By Laura Zuckerman
SALMON, Idaho (Reuters) - In a sign of America's growing girth, dude ranches and hunting camps in the Northern Rockies are adding heavyweight horses and super-large saddles to seat swelling numbers of outsized clients.
With the Centers for Disease Control and Prevention reporting that a third of U.S. adults and 17 percent of children are obese, Western wranglers and outfitters say they are doing all they can to accommodate the widening of waistlines and other anatomical areas.
"To put it bluntly, we call them the big-butt saddles," said Lee Hart, owner of Broken Hart Ranch in Montana. The business near Yellowstone National Park seasonally provides trail rides and guided hunting by horseback to nearly 2,000 people from across the country.
Hart and others said the 18-plus-inch saddles they now stock were all but nonexistent 30 years ago, when just 15 percent of American adults were considered obese. At that time, a 16.5-inch saddle would have been considered ample enough for a stout rider.
Guest ranches and outfitting operations also are bulking up on riding stock crossbred with draft horses -- weighing in at roughly 1,500 pounds -- to fit their super-sized customers.
"We have to seat 400 fat people every summer," said B.J. Hill, co-owner of Swift Creek Outfitters and Teton Horseback Adventures in Jackson Hole, Wyoming.
The operation has established a weight limit of 275 pounds for trail rides and pack trips in an effort to prevent injury to both horse and rider.

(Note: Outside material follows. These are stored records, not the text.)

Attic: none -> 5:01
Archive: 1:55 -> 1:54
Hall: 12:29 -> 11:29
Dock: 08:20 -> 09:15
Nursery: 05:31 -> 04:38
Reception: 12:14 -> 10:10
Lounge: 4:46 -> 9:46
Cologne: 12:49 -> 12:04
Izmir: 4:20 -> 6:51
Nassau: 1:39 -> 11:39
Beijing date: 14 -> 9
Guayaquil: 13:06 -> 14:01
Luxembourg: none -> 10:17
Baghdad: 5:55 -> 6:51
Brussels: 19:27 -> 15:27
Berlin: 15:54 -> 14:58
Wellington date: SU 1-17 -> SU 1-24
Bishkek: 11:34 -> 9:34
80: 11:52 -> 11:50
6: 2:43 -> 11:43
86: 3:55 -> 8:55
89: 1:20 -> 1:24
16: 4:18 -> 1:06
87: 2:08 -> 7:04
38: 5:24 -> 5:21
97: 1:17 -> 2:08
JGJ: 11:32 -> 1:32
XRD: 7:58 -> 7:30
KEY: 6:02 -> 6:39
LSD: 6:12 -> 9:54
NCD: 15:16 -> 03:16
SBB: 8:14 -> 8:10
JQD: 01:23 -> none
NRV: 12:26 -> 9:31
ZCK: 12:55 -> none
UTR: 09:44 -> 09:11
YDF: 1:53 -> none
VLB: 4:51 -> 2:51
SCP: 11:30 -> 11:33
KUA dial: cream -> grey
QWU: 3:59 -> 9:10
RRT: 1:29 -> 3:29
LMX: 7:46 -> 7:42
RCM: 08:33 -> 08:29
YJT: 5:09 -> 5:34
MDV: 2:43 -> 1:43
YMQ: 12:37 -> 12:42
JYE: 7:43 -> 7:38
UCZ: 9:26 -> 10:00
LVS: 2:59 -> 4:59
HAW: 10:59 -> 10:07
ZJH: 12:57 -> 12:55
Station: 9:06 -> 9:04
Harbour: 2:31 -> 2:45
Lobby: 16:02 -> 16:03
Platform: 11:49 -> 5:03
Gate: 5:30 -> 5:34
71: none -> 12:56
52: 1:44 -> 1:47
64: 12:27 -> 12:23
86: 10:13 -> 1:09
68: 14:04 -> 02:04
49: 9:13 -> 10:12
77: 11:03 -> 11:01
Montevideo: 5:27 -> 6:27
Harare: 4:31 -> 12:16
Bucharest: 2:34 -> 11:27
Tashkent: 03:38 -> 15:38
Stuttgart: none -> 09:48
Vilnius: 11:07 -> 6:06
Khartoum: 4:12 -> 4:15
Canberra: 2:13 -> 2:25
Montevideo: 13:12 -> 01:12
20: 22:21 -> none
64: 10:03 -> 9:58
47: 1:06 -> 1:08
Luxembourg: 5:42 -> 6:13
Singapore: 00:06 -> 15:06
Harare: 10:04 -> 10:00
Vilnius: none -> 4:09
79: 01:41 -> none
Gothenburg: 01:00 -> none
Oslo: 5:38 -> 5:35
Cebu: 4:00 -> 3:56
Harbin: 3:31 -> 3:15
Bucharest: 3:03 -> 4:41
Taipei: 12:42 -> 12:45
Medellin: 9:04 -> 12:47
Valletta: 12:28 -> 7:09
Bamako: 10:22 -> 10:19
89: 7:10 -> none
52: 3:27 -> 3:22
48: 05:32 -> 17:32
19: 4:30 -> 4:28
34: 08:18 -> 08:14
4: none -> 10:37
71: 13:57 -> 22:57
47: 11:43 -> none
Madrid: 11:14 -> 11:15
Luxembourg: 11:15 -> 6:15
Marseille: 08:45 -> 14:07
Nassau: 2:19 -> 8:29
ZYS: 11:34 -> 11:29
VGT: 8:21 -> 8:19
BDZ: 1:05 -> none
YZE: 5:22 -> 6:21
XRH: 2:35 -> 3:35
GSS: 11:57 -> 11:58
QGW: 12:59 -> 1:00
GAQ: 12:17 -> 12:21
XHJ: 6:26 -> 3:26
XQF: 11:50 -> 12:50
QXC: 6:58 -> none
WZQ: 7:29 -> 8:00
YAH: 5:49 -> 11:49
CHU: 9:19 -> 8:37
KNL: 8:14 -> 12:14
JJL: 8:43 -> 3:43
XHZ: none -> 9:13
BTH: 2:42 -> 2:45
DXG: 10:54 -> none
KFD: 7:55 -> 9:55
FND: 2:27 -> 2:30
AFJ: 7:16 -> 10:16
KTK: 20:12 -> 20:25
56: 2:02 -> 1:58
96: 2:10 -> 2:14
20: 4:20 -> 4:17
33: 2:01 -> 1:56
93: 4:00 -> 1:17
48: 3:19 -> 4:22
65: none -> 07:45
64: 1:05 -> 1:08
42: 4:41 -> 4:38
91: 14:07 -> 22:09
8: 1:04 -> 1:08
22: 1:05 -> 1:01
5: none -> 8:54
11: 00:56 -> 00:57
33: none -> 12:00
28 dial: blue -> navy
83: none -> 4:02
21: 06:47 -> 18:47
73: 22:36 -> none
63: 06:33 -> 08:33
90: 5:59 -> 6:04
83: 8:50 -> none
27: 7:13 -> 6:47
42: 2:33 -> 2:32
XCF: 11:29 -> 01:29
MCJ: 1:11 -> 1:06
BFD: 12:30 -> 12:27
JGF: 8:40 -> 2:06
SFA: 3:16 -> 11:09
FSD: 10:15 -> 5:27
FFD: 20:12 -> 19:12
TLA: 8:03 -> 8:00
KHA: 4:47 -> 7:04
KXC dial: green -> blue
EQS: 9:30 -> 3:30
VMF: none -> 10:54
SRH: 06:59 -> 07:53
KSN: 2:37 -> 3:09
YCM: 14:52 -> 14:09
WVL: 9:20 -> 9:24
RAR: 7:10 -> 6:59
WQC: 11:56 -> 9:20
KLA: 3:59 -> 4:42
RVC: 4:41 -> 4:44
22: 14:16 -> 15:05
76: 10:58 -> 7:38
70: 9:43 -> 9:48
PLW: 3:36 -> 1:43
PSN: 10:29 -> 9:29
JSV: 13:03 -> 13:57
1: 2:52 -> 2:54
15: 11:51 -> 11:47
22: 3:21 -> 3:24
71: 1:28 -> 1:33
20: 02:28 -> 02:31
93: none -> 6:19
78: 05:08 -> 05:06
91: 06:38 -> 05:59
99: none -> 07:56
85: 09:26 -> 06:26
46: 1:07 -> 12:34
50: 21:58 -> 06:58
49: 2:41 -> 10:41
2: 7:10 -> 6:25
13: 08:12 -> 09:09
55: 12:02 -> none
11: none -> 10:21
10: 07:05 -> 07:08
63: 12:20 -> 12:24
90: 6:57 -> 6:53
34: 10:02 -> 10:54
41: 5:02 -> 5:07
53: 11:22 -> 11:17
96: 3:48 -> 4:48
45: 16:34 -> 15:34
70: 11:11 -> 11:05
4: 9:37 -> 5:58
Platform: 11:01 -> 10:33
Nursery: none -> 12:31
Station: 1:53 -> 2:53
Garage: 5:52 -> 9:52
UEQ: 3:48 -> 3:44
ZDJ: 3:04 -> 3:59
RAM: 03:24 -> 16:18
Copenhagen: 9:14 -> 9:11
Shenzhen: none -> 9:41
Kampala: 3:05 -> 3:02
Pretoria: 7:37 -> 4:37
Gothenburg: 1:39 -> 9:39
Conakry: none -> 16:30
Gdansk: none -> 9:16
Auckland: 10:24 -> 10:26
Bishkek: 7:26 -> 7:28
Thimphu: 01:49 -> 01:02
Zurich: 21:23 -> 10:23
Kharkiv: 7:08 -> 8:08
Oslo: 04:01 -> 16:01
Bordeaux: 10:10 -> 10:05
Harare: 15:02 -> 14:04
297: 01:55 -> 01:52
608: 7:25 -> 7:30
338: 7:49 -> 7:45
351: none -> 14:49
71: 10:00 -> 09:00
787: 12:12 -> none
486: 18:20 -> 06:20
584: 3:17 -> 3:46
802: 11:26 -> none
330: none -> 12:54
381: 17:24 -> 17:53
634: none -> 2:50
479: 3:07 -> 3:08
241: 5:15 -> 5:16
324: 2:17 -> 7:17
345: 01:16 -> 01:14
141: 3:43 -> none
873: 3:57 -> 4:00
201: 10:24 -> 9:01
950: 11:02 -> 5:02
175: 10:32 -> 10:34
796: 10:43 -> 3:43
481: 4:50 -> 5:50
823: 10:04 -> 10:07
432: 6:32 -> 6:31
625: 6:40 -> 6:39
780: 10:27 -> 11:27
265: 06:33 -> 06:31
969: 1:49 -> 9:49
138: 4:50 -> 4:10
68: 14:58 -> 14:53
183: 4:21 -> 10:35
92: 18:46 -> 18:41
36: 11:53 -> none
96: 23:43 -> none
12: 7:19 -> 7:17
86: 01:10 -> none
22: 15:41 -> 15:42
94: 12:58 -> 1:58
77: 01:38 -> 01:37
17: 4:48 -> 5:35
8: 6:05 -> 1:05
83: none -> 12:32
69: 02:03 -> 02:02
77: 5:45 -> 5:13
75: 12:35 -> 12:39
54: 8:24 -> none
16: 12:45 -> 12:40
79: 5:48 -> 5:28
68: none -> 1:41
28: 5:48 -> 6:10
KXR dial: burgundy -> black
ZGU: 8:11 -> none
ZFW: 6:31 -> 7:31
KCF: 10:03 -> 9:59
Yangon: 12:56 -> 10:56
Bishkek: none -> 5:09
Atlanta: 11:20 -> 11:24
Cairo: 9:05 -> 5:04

The extra-large animals and saddles come as other U.S. industries, including airlines and healthcare companies, have in recent years adopted policies or retrofitted equipment to address the rising ranks of plus-size people.
For example, Boston emergency services in 2011 unveiled an ambulance for the obese. The vehicle is equipped with a stretcher that can hold 850 pounds and a hydraulic lift with a 1,000-pound capacity to ensure the safety of the sick and stem back injuries among crews hoisting hefty patients.
In the past five years, saddles offered for sale at Idaho's Cowboy Supply near Boise have expanded along with customers. Owner Molly Menchaca reported a run on saddles measuring from 17 inches to 17.5 inches.
"Since people have gotten bigger and fatter, they need more room," she said.
A decade ago, Bagley's Teton Mountain Ranch in eastern Idaho purchased an 18.5-inch saddle on the off chance that a larger-than-average customer would seek a pack trip or trail ride.
Today, that saddle and a pair of horses that can handle oversized loads are in regular use, said co-owner Alexis Bagley.
"We try to have something available for all," she said.
What worries Hart of Broken Hart Ranch are clients who have stretched beyond the comfort-waist zone.
"I've got a 22-inch saddle, which is basically unheard of, and I've got people who will overflow all sides of it," he said.